I want to first dive into his Bachianas brasileiras (specifically No. 9), which are a series of many pieces with wildly varying ensembles from chamber to full orchestra. They represent an entanglement of Baroque techniques and Brazilian folk idioms.
From his adolescence, Villa-Lobos had been fascinated by Bach, finding in his work analogies with the traditional music of Brazil. Thus the present sequence was intended as an explicit homage to Bach, a factor most evident in the designation of almost every movement with twin titles alluding both to the actual movements of Baroque suite forms and also to specific Brazilian popular styles.
Bachianas brasileiras No. 9, composed in New York during 1945, is in many respects a summation of the whole series.

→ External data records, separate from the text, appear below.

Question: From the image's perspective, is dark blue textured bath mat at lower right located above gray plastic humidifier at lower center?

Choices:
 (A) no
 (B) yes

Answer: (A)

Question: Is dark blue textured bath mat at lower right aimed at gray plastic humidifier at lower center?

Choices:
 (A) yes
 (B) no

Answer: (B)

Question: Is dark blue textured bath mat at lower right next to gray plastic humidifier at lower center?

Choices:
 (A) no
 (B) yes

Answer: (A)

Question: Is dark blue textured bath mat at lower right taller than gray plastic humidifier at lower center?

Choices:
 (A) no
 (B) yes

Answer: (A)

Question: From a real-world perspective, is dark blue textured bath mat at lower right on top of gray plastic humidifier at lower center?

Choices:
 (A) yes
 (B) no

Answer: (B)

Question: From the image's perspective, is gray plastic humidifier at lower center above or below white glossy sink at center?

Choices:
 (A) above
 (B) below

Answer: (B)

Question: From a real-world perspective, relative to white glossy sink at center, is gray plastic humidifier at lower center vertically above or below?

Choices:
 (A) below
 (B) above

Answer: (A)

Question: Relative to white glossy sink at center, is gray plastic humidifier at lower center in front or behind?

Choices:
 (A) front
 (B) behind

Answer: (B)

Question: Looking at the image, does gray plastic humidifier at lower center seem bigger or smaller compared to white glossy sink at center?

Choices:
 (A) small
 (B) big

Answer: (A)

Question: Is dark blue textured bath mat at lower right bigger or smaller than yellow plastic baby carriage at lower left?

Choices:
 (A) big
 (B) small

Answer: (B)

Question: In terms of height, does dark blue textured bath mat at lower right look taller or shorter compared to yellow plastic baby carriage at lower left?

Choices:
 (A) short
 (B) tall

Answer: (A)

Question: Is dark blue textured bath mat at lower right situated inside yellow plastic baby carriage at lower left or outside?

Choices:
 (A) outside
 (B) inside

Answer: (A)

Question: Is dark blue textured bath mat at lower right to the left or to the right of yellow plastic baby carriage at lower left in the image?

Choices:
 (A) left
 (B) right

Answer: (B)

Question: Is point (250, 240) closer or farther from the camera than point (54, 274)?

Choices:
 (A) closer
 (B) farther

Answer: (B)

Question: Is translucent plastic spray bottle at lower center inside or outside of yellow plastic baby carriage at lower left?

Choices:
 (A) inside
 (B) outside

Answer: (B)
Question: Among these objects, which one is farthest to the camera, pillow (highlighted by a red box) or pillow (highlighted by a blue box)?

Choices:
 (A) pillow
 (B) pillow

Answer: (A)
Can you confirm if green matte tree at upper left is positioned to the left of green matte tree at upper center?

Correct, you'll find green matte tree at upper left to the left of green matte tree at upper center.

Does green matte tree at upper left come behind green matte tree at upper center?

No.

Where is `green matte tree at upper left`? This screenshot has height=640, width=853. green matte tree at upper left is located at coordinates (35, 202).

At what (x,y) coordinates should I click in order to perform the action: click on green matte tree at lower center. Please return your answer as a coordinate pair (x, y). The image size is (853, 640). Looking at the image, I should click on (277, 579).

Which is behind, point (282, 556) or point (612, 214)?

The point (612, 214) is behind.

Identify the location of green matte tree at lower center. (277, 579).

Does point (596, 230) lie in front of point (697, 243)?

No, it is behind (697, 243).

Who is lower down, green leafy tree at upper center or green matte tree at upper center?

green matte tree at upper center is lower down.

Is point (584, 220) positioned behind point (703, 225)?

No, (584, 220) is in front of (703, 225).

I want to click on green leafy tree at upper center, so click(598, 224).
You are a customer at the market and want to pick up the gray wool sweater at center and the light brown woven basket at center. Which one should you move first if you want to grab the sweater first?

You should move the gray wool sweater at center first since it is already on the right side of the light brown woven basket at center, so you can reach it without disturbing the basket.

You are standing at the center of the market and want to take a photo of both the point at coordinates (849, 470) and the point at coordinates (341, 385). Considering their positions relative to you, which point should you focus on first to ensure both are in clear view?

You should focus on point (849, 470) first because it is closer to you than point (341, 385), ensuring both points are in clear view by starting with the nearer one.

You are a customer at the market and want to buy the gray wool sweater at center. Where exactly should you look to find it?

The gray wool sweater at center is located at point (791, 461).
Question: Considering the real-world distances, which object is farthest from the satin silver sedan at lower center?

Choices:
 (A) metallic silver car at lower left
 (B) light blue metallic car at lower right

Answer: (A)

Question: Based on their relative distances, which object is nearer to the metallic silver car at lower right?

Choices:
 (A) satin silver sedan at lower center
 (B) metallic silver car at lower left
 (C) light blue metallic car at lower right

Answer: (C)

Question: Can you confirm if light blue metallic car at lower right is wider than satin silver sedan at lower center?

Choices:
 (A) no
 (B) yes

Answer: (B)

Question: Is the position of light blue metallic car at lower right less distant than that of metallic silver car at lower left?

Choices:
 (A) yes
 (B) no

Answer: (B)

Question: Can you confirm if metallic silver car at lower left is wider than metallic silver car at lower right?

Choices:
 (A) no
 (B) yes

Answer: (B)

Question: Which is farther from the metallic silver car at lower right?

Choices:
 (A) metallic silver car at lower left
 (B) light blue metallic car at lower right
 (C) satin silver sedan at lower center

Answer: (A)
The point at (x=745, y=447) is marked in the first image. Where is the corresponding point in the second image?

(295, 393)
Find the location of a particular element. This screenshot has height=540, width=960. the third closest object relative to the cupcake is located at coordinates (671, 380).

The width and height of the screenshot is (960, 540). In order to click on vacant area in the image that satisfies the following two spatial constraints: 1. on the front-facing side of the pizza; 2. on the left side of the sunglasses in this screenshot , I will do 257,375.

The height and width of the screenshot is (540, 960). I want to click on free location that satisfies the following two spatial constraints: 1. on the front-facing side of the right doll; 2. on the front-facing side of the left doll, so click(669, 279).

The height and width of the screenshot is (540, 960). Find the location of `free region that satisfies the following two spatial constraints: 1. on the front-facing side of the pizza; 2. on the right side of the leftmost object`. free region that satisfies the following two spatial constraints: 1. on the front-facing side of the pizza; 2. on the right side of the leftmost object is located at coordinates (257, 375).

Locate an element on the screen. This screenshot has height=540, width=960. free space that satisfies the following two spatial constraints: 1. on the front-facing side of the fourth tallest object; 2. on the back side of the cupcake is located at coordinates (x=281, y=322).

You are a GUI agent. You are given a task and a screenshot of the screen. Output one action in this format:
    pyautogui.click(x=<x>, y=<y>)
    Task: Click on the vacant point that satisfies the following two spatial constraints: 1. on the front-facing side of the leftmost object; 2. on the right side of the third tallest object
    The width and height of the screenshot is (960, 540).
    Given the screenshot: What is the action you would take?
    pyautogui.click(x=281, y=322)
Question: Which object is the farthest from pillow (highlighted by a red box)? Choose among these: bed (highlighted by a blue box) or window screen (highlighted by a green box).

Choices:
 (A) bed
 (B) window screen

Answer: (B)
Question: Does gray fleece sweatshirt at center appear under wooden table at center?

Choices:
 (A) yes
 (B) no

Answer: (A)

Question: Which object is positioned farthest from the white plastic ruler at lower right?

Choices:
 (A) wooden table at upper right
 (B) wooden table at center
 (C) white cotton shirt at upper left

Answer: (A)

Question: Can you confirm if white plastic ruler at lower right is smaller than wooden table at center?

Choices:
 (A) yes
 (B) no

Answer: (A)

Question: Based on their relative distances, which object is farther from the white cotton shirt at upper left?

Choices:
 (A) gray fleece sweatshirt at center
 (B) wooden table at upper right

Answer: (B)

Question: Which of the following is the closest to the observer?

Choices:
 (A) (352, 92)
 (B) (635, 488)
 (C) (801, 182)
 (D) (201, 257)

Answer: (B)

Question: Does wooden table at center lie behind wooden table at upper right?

Originally written for an unaccompanied chorus, it sounds equally convincing when played by string orchestra, and might be thought of as a musical paradigm for the synthesis that Villa-Lobos had sought in the previous eight works. Thus the Prelúdio is taken up with a long-breathed melody, unfolding in expansive harmonies that could almost be a composite of those already heard. Only when the Fuga proceeds is the theme revealed as the subject of the latter movement which ranks among the most impressive of the composer’s such pieces. Although the range of contrapuntal techniques is applied, the most striking factor is the composer’s blurring of the distinction between what is Bachian and what is Brazilian, surely an intentional QED as the work, and the series as a whole, reaches its affirmative close. (Naxos)
Another example of cultural influence in the music of Villa-Lobos is in his chôros series, the title of which is a reference to Brazilian street musicians who use a combination of European and African instrumentation. Villa-Lobos viewed the chôros series as an extension of this music.
Chôros No. 10 is widely considered to be a distilled representation of the larger series, telling the story of the untouched beauty of the Amazon and the arrival of humankind. “The work’s opening imparts impressions of Brazil’s sonorous natural riches with indigenous melodies and birdsongs, providing an extended prelude to the choral section. The mixed chorus functions at the same level of value and distinction as that of the orchestral architecture, singing vocables meant to evoke aboriginal languages. (Béhague, Heitor Villa-Lobos: The search for Brazil’s musical soul, pp.87-96)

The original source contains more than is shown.